Since early 2017, Turkey has been in a state of economic stability and accelerated growth rates, registering a rapid recovery from the country’s failed coup attempt in July 2016. Growth is expected to rise even higher if Turkey makes extensive structural reforms On macroeconomic policies, in order to achieve sustained economic growth in the medium term.
Turkey is rapidly moving towards achieving its 2023 goals as part of a comprehensive development plan to expand industrial growth focused on improving human capital. The plan was presented on February 21 at a ceremony held at the presidential compound in the presence of Turkish President Recep Tayyip Erdogan and Prime Minister Ben Ali Yildirim. The plan covered four years from 2019 to 2023, and was prepared by 43 specialized committees, working groups and more than 3,500 experts. To date, a total of 27,500 people have been covered in the framework of the overall plan.
The plan is due to be completed in June 2018 and will start implementation next year 2019. The plan is expected to include education and employment policies to transform and improve human capital.
The plan aims to ensure GDP of $ 2 trillion, increase per capita income to $ 25,000, achieve $ 500 billion in exports, reduce unemployment to 5 percent, and reduce inflation to a single-digit number permanently.

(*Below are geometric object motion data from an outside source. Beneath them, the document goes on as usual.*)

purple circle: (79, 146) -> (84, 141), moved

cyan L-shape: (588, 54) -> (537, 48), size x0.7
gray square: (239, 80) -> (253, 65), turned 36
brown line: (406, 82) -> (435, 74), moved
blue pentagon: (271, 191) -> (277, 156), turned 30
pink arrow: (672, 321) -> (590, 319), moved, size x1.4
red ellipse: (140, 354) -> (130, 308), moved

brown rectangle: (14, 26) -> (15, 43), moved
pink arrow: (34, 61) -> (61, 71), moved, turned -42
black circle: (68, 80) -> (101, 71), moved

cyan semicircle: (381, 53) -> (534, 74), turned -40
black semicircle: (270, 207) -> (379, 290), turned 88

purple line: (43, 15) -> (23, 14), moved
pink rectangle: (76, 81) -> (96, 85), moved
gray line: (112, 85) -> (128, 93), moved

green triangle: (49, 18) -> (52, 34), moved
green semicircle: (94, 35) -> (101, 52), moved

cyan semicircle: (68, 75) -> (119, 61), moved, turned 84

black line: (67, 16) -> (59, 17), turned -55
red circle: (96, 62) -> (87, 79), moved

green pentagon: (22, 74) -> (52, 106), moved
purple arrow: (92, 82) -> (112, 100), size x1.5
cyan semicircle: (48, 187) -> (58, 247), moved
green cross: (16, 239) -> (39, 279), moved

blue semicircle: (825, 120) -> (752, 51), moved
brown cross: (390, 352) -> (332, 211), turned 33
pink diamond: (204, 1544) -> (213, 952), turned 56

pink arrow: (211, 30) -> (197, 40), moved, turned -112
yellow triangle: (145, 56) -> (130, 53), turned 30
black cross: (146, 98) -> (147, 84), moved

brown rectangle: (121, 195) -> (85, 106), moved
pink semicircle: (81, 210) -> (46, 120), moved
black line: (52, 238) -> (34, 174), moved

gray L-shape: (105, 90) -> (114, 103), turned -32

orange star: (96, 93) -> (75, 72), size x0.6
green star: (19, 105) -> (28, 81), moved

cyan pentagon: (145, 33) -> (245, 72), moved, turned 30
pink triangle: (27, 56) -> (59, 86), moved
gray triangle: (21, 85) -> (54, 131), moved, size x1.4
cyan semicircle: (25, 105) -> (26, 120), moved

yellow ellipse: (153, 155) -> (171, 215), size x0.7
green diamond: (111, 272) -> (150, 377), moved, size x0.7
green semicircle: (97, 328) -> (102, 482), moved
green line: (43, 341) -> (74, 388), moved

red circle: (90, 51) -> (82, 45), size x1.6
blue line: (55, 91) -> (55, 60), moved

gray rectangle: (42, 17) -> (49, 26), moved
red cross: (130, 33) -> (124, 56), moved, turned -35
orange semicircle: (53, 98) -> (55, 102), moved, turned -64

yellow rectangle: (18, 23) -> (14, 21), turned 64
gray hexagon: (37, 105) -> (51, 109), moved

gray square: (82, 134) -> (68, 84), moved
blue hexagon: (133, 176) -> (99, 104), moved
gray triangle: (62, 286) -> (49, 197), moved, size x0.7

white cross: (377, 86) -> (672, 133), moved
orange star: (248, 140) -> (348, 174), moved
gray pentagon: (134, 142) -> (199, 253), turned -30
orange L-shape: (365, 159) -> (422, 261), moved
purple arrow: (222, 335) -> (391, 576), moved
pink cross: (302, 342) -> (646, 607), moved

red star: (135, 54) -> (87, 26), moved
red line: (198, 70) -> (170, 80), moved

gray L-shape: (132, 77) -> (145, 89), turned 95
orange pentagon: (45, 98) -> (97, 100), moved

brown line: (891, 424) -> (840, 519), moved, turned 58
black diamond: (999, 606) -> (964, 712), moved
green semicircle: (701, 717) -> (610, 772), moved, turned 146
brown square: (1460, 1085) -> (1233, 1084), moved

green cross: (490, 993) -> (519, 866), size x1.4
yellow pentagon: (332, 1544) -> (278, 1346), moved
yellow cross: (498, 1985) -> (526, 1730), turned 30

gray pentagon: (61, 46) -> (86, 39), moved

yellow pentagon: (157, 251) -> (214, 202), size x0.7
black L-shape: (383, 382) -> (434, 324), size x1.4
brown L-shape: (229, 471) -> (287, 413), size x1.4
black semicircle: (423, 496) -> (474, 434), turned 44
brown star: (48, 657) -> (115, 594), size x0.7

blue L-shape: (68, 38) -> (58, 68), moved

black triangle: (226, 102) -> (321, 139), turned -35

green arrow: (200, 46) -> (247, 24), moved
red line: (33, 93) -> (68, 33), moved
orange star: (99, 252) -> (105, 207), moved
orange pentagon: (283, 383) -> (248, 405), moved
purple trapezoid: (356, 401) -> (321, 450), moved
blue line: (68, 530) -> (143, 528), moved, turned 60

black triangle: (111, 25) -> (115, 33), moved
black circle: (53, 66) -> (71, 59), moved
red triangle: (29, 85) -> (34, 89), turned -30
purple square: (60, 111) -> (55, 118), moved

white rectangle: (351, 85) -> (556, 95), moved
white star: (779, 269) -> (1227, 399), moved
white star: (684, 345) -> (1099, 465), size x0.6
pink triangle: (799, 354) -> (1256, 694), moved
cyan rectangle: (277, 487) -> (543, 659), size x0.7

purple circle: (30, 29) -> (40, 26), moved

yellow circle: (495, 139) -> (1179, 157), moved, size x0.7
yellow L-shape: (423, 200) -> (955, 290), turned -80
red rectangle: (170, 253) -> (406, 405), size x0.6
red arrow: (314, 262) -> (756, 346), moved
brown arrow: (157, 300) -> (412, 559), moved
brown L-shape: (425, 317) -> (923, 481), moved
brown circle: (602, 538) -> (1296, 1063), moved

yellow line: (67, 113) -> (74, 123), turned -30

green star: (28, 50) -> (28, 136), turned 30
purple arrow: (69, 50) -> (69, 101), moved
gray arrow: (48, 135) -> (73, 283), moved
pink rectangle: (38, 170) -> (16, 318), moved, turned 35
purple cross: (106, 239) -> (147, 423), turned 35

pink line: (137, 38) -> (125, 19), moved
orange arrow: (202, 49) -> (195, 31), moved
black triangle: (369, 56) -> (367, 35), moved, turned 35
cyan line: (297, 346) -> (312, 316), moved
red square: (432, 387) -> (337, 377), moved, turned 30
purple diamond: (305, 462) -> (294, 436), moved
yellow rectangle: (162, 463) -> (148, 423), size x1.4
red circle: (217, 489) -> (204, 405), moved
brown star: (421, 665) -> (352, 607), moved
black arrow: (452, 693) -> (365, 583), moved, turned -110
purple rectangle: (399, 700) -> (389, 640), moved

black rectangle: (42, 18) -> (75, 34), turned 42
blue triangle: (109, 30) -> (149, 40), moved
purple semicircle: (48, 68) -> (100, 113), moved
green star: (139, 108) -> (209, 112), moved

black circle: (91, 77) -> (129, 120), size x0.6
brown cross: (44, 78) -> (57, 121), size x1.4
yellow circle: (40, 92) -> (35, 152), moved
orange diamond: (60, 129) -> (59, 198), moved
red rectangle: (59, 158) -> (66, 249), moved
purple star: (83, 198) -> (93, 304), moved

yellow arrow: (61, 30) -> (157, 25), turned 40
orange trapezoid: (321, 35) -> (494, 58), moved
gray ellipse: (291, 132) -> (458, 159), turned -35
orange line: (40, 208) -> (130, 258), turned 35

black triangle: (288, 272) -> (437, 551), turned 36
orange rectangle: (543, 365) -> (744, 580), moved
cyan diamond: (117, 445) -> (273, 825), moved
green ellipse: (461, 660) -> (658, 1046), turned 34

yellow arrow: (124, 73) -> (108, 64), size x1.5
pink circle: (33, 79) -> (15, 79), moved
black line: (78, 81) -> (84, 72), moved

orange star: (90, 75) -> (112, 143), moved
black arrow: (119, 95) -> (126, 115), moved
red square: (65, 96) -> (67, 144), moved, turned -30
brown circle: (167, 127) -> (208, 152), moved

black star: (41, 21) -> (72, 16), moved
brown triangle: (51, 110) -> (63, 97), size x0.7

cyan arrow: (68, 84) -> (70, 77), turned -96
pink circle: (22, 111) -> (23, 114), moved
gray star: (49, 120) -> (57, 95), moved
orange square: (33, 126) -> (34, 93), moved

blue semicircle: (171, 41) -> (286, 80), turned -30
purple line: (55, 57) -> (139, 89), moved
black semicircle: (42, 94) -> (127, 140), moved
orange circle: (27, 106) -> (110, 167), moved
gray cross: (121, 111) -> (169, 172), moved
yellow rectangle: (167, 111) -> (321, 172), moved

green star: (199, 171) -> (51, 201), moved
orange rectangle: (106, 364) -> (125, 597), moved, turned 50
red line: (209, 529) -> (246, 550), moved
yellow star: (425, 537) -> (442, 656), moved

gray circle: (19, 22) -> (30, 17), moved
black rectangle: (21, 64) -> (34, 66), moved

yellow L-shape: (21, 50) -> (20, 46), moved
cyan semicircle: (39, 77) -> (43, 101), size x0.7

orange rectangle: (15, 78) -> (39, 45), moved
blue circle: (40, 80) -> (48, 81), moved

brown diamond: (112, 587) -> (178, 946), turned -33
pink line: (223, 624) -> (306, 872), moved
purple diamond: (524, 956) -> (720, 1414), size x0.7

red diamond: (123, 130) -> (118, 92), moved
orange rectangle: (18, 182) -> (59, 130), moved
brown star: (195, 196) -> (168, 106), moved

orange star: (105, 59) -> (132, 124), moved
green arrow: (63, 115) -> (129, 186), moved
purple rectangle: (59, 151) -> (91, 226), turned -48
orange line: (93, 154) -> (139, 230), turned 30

Speaking at the opening ceremony of Turkey’s development trip since 2002, President Erdogan highlighted the country’s 2023 vision as the most concrete example of planned development. “We have set the goal of becoming one of the top 10 global economies by 2023,” he said.
Erdogan stressed that the government focused on the development and improvement of Turkish natural resources, while making investments in the energy needed for rapid industrialization.
“Since 2002, the government has raised the per capita income from $ 3,500 to about $ 11,000,” he said.
Explaining the issue of development in Turkey over the past decade and a half, Erdogan said that the volume of public investment amounted to 17 billion Turkish liras (4.5 billion dollars) in 2002, while this figure rose to 128 billion Turkish liras (33.6 billion dollars) 2017.
In terms of public-private partnership projects, a total of 67 projects worth $ 11.4 billion were delivered in 1986-2002. In 2002-2017, there were 158 projects valued at $ 50.6 billion. These include the Mermari and Eurasia tunnels.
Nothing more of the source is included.